Crowdsourcing labels is the practice of distributing small labelling tasks to many anonymous workers — typically through an online platform — and aggregating their answers. The canonical platform is Amazon Mechanical Turk, where a requester posts a task (is this image a cat or a dog?) and pays a few cents per answer. The bet is the law of large numbers: any individual annotator might be wrong, distracted, or careless, but if twenty different annotators answer and we take the majority, the result is usually correct.
Whether crowdsourcing works in practice depends heavily on the platform’s structure. Mechanical Turk has a reputation for reasonable quality because tasks are small, payment is per-task, and the platform has a built-in rating system that lets requesters filter for high-accuracy workers. A site like Quora doesn’t work as a labelling platform — questions and answers are too unstructured, and there’s no reliable way to combine multiple people’s responses. Community Notes on Twitter/X is an interesting middle ground: it’s crowdsourced labelling of whether posts are misleading, with a clever mechanism for combining notes from people across the political spectrum.

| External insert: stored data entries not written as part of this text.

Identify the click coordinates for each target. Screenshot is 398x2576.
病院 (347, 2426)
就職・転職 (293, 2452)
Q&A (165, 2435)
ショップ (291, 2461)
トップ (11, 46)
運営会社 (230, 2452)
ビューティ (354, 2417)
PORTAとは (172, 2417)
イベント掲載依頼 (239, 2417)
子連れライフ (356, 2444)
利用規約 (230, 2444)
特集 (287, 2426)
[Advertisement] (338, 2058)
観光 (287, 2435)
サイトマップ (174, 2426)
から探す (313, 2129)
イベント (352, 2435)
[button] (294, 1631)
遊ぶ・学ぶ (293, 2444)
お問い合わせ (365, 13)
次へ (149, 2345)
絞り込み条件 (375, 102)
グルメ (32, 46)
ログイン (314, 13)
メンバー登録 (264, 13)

Crowdsourcing is appropriate when the labels don’t require expert judgement and the volume needed is large. It’s inappropriate when the categories are specialized — identifying individual humpback whales from tail markings needs a marine biologist, not a Mechanical Turker. The pattern in many real projects is a mix: use crowdsourcing for the bulk of the labels, use experts for the hard cases or the gold-standard subset against which crowdsourced quality is measured.
The output of crowdsourcing inevitably contains Label noise, handled with majority voting, confidence-weighted aggregation, or Active learning.